On suit les élèves, bouleversants. On observe la façon dont chacun doit revêtir une armure pour évoluer au sein du groupe et face au système, alors que les entretiens en tête-à-tête laissent transparaître leurs doutes et leur fragilité. Ce sont des armures de combattants. Quand on leur demande où ils se voient dans 20 ans, on est frappé par leur lucidité. On note la résignation de certains, le fatalisme d’autres, et l’incroyable espoir qu’ont d’autres encore: « Peut-être que nos difficultés seront notre plus grande force ».

On suit les profs aussi.

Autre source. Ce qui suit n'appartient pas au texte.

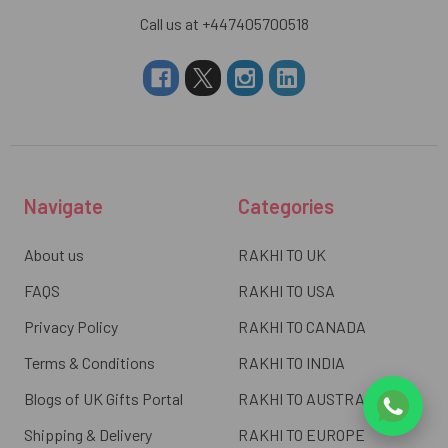
Call us at +447405700518
Navigate
Categories
About us
RAKHI TO UK
FAQS
RAKHI TO USA
Privacy Policy
RAKHI TO CANADA
Terms & Conditions
RAKHI TO INDIA
Blogs of UK Gifts Portal
RAKHI TO AUSTRALIA
Shipping & Delivery
RAKHI TO EUROPE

La difficulté pour les plus jeunes d’entre eux, parachutés dans une école difficile, qui 5 minutes à peine après le début du premier cours semblent réaliser l’ampleur de la tâche qui les attend, la hauteur du col qu’il va falloir franchir, doutant déjà d’avoir les forces pour l’atteindre. D’autant que l’on n’est pas égaux, face à une classe, selon qu’on est une jeune enseignante néophyte ou un vieil enseignant endurci.

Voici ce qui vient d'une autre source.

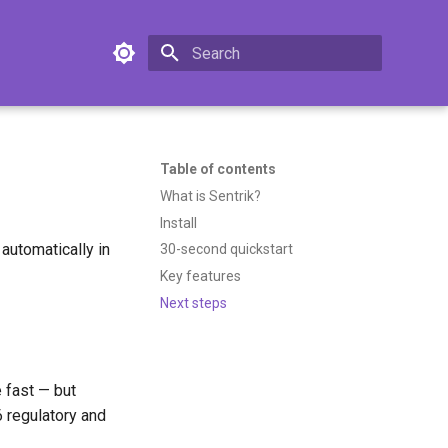
Type to start searching
Table of contents
What is Sentrik?
Install
automatically in
30-second quickstart
Key features
Next steps
 fast — but
 regulatory and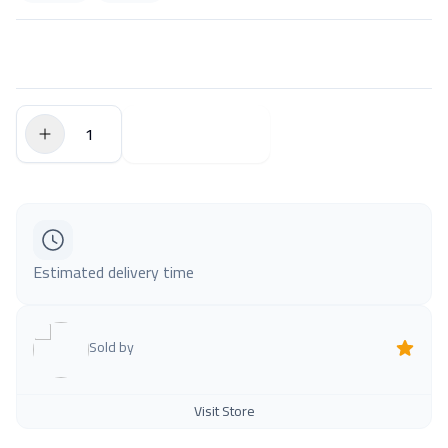
$0.00
Add to Cart
Estimated delivery time
Sold by
Visit Store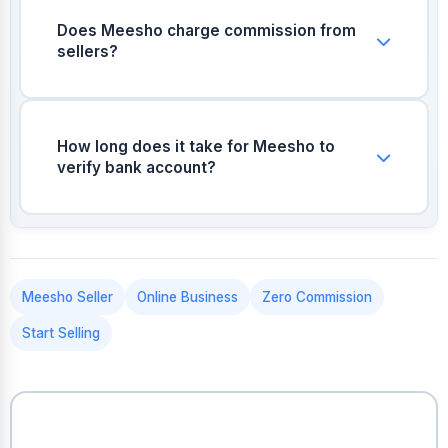
mobile number and email for verification.
Does Meesho charge commission from
sellers?
Meesho generally charges 0% commission
across most categories, allowing sellers to
keep maximum profit.
How long does it take for Meesho to
verify bank account?
Meesho usually deposits ₹1 into your account
for instant verification once you provide the
account number and IFSC code.
Meesho Seller
Online Business
Zero Commission
Start Selling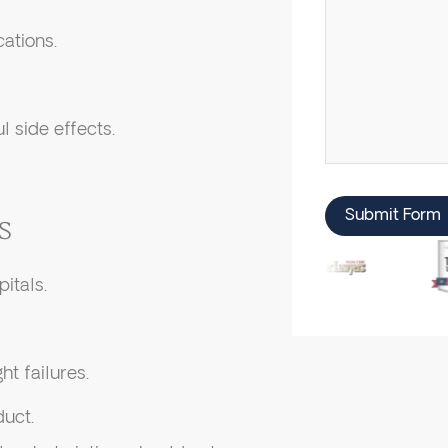
cations.
l side effects.
Submit Form
s
itals.
ht failures.
uct.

On note leur patience, leur endurance. Comment faire face à la défiance des élèves? Il y a presque autant d’histoires tragiques que de jeunes. C’est une population parcourue de violences familiales, d’abandons.

Les discussions résonnent des faits de société. Ca parle #metoo et #balancetonporc. Ca parle harcèlement. Les chaises elles-même en témoignent, les insultes gravées au compas ou inscrites au marqueur hurlent le sexisme et la misogynie.

Ces élèves sont sur le fil, ils marchent au bord d’un précipice, il faut sans cesse les rattraper. « La pédagogie est un sport de combat contre la fatalité et l’injustice. »

Malgré les innombrables difficultés pourtant, et s’il n’est pas question de se voiler la face, pour certains, l’école sera la voie de l’émancipation. La possibilité de se construire un destin, le vecteur d’un autre avenir. Un avenir peut-être pas si impossible.